Frame data is good as a resource. For instance, if you’re playing against sakura and keep getting busted up after blocking a tatsu and trying to punish, you can look at the frame data and see that sakura has an advantage after a tatsu, and that you get counterhit because it may look like she’s punishable, but she isn’t. Or if you play against cammy and you keep getting thrown after a blocked spiral arrow, frame data would tell you that you can probably punish and the move is not as safe as it seems.
However, these are both things you could learn by playing a lot. Frame data is a good resource when you want to quickly check for things that aren’t possible more than for what is possible. If you have a 4 frame move, you know it won’t work as a punish to any move that is -3 or better for instance. However, just because you have a 4 frame move doesn’t mean you can punish a move that is -6, you could still be out of range.

You should understand what it means and the terminology. You don’t necessarily need to memorize the statistics of each move, or do all your reversal and punish homework on your own, but understanding the concepts of start up, recovery, active frames etc. will make sure you aren’t in the dark when trying to learn the game.

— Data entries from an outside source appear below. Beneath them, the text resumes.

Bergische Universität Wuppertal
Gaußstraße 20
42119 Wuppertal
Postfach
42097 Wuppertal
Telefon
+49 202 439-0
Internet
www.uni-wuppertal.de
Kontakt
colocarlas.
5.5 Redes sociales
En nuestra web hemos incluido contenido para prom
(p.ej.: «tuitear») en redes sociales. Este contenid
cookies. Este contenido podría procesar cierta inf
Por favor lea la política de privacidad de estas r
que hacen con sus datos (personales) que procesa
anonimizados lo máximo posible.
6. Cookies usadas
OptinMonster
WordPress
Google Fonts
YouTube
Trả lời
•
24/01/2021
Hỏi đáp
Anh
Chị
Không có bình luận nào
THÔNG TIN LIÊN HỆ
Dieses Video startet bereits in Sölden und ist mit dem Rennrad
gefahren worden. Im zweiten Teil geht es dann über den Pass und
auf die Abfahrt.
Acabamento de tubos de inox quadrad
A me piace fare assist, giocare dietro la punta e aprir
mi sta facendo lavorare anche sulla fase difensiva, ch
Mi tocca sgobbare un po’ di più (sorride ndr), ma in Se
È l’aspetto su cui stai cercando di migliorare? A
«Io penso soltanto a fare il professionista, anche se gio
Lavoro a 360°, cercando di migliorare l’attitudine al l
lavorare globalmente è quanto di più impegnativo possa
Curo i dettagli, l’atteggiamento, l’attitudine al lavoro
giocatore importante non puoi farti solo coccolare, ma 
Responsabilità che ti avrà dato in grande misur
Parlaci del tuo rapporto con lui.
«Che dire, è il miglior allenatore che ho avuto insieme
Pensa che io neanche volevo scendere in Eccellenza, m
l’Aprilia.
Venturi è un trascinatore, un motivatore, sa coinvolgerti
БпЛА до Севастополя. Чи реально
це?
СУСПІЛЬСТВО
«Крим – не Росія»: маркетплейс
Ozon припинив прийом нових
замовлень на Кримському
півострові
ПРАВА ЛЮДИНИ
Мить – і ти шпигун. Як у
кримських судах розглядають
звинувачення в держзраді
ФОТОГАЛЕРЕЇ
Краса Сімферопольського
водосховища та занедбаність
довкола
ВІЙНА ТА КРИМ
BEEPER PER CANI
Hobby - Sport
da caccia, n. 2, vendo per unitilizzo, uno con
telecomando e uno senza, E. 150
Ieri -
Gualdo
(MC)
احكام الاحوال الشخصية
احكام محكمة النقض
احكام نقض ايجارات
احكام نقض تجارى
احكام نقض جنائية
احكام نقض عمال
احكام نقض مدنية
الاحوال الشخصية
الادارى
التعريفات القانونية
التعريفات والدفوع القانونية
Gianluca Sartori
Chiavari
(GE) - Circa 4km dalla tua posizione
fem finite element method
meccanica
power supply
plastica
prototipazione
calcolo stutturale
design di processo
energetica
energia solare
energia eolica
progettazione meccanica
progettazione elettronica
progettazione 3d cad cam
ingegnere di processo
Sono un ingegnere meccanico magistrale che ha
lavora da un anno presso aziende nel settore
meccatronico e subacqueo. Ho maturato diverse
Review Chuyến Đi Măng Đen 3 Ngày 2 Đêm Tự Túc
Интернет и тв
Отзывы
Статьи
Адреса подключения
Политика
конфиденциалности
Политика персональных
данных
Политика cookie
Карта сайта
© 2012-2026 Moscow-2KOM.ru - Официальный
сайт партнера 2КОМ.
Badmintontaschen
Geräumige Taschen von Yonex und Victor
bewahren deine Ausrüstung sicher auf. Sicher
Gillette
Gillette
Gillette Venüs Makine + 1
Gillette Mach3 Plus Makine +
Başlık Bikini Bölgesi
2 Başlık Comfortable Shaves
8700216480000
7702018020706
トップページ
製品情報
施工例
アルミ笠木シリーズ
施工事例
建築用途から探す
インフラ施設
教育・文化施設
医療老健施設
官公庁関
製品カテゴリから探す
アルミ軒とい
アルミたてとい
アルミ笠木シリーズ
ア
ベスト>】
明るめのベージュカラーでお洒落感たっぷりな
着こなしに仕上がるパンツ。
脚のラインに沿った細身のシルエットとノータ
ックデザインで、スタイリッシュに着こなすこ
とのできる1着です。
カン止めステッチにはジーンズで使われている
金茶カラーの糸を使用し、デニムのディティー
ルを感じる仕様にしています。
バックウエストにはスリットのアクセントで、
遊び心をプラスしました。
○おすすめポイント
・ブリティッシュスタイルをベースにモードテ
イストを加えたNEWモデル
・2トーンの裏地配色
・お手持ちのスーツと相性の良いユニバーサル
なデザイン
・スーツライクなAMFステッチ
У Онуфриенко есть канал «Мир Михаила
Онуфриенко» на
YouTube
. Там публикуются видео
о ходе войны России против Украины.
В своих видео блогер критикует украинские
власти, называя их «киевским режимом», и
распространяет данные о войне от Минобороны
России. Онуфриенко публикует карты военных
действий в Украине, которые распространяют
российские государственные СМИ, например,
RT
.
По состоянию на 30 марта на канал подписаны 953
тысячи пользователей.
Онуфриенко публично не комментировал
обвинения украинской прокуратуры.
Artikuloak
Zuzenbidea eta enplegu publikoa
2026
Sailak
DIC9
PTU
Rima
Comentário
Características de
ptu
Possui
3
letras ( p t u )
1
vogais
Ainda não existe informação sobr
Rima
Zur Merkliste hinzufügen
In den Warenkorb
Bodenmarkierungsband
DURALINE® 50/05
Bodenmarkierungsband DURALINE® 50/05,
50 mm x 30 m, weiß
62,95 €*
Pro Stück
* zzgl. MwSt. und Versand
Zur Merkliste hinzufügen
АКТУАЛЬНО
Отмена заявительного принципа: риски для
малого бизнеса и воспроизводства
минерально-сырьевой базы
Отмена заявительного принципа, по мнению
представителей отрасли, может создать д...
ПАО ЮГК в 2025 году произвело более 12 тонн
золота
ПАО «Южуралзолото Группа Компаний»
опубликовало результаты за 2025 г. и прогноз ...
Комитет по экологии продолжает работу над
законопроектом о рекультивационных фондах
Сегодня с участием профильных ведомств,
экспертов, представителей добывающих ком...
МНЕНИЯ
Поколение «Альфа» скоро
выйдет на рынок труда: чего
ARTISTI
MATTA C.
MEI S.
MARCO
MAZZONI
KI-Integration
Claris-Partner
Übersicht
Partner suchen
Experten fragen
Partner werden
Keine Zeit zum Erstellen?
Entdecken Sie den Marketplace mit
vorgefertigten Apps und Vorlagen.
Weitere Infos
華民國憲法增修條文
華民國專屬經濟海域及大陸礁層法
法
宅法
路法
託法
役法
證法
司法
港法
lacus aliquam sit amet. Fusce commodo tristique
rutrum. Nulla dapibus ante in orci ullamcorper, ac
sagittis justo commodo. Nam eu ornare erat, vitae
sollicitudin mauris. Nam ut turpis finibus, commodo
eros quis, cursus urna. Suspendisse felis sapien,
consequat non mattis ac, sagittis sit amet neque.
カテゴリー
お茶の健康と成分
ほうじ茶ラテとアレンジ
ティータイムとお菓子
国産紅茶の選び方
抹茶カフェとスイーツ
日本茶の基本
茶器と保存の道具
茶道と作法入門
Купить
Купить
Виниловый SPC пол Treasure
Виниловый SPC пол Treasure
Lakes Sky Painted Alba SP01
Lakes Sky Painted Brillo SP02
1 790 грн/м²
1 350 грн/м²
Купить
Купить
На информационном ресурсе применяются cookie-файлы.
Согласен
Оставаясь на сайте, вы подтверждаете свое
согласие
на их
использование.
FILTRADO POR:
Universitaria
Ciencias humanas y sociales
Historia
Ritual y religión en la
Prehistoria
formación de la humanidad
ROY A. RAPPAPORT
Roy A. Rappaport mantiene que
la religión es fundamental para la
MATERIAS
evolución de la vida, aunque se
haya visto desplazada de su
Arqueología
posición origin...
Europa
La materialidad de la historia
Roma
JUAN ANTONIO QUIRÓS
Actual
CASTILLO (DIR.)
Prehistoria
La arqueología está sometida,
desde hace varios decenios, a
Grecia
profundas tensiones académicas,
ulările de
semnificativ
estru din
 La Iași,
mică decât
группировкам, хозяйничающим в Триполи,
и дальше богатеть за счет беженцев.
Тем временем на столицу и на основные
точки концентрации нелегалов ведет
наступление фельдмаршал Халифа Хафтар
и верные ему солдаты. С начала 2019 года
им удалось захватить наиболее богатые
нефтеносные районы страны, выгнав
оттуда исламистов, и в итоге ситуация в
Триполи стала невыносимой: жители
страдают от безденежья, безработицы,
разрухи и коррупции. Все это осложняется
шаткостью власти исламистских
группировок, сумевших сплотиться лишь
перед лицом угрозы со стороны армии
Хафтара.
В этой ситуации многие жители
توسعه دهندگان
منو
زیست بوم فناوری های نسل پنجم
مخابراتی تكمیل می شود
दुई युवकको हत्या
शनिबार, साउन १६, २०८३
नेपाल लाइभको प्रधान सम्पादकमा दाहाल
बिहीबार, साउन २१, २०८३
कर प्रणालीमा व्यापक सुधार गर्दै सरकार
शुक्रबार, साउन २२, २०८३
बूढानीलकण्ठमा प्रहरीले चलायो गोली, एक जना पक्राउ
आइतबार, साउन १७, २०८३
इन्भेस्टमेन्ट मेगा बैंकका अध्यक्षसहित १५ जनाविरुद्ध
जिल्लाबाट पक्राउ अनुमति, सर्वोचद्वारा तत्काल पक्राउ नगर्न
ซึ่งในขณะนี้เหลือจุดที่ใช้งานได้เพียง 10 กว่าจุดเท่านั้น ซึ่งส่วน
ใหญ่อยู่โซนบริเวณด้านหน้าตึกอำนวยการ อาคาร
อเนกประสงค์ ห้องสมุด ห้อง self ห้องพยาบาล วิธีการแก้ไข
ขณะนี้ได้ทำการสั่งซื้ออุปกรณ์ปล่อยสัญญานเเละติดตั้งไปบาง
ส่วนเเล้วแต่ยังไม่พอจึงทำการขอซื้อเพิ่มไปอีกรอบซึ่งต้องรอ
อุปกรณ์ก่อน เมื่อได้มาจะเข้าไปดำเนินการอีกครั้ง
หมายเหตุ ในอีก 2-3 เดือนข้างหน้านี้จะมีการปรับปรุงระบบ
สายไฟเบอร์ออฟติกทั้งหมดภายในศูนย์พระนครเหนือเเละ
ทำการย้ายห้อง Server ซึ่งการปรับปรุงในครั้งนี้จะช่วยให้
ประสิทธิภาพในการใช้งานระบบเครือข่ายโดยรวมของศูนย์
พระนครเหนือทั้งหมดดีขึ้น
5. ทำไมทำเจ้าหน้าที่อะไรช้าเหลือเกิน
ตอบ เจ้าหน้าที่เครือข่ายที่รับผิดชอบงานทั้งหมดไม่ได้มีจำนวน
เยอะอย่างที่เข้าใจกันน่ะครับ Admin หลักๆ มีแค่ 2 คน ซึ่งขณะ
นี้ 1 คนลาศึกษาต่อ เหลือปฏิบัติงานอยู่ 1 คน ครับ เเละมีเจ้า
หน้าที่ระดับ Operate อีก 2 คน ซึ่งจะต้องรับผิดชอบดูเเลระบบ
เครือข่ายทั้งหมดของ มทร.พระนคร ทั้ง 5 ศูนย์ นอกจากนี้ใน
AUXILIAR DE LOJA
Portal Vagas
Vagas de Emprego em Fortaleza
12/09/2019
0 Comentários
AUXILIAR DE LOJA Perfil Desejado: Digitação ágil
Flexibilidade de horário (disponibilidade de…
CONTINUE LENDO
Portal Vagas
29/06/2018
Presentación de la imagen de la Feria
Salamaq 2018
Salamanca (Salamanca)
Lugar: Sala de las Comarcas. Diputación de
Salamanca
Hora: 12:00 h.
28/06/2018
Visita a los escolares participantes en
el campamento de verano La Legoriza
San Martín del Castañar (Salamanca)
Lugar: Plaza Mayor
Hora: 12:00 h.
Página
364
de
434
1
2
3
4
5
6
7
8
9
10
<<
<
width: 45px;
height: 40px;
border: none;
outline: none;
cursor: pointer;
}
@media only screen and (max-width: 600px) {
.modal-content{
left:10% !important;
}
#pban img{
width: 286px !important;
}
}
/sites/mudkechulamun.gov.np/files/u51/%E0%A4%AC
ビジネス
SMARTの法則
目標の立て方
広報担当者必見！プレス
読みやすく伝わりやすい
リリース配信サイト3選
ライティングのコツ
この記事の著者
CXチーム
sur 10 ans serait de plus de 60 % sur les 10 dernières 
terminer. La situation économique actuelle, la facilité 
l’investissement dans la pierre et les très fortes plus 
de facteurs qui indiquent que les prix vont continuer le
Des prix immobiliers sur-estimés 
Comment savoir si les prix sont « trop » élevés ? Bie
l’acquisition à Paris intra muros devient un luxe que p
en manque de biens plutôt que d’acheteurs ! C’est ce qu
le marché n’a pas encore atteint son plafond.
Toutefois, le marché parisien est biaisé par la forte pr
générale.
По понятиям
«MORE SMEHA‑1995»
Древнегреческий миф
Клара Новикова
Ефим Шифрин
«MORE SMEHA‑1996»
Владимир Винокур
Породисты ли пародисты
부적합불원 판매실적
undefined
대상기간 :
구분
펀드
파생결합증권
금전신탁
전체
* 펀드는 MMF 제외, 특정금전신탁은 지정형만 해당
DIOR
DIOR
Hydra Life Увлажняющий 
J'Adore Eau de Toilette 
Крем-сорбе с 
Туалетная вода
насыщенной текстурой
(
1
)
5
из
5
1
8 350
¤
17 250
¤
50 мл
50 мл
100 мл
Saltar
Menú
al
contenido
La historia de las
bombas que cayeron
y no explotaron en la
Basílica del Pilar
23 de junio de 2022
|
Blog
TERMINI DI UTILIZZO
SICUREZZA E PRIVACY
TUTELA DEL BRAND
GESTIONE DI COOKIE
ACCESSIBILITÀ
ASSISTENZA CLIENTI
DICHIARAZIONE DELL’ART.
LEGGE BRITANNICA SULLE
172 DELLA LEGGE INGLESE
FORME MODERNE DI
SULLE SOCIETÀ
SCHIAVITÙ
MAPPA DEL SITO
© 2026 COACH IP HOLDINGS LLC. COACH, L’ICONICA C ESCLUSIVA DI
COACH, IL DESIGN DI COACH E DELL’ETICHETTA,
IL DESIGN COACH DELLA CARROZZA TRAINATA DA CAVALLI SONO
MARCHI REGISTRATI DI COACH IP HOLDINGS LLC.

Start by looking up frame data as you need it. “Hey! Why did I get SPD’d after my standing normal even though I was holding jump?”

Head to the internet to check the frame data, you find your normal left you at -3 on block. That’s a window just large enough for a reversal SPD punish.

Other things I learned from frame data was what in my arsenal could punish Gouken’s dash punches on block, Fei-Long’s Rekkas and Honda’s Buttsmash. These are things I looked up merely because I was curious about the specific moves. Over time, I ended up committing my entire character’s frame data to memory, merely because I ended up referencing it enough.

You don’t need to study it, far from it, but don’t be afraid to look at frame data for answers when you need it. Frame data holds all the answers to what’s punishable with what, along with frame traps and other useful tidbits… in magical spreadsheet format.

frame is good, but it’s not everything. it’s a small part of the whole puzzle.